Task details -
Transcribe the data verbatim and drop its images.

START Input data

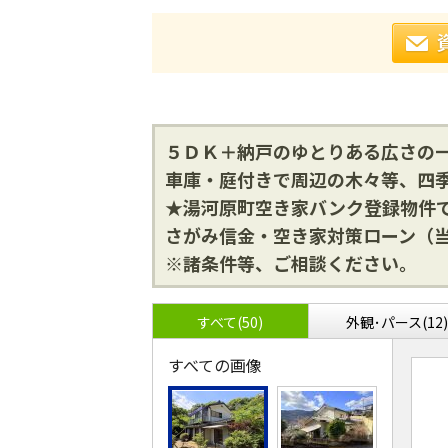
５ＤＫ＋納戸のゆとりある広さの
車庫・庭付きで周辺の木々等、四
★湯河原町空き家バンク登録物件
さがみ信金・空き家対策ローン（当
※諸条件等、ご相談ください。
すべて(50)
外観･パース(12)
すべての画像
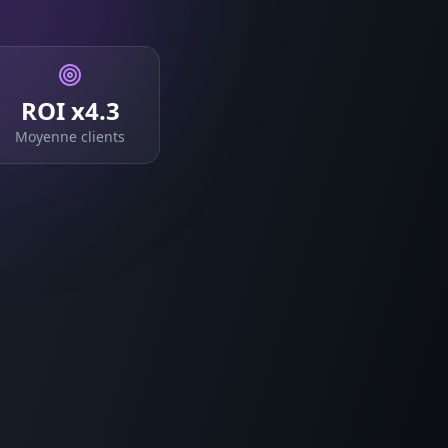
ROI x4.3
Moyenne clients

END Input data

Exercise solution -
５ＤＫ＋納戸のゆとりある広さの
車庫・庭付きで周辺の木々等、四
★湯河原町空き家バンク登録物件
さがみ信金・空き家対策ローン（当
※諸条件等、ご相談ください。
すべて(50)
外観･パース(12)
すべての画像
ROI x4.3
Moyenne clients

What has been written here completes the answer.